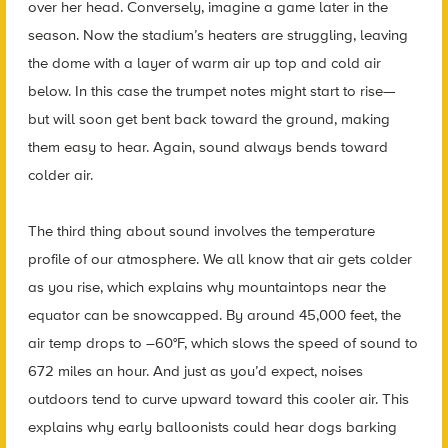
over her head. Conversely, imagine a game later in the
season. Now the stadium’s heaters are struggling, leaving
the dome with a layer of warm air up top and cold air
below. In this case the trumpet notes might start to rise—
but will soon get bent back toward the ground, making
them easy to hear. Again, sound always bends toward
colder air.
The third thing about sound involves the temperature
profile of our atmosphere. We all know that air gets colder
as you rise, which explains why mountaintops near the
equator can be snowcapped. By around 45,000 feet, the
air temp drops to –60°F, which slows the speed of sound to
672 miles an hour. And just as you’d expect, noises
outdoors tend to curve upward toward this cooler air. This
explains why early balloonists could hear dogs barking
════════
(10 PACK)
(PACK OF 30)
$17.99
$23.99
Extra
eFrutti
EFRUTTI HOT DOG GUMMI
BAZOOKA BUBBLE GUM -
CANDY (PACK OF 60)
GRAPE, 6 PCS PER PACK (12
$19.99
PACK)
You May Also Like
════════
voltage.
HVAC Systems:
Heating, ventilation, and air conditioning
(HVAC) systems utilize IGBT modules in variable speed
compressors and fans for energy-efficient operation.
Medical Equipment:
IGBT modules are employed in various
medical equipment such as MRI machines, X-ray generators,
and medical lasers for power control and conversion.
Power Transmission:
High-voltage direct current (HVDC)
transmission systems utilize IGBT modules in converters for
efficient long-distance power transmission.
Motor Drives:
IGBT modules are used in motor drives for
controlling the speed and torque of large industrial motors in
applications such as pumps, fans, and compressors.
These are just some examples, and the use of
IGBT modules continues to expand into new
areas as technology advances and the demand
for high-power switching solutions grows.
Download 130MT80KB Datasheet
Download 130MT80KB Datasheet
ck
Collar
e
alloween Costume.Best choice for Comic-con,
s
════════
§ **Exercise directions**:
Look above for the line containing "below. In this". Output from there through the line containing "explains why early", exactly and inclusively.

§ **Reply to the exercise**:
below. In this case the trumpet notes might start to rise—
but will soon get bent back toward the ground, making
them easy to hear. Again, sound always bends toward
colder air.
The third thing about sound involves the temperature
profile of our atmosphere. We all know that air gets colder
as you rise, which explains why mountaintops near the
equator can be snowcapped. By around 45,000 feet, the
air temp drops to –60°F, which slows the speed of sound to
672 miles an hour. And just as you’d expect, noises
outdoors tend to curve upward toward this cooler air. This
explains why early balloonists could hear dogs barking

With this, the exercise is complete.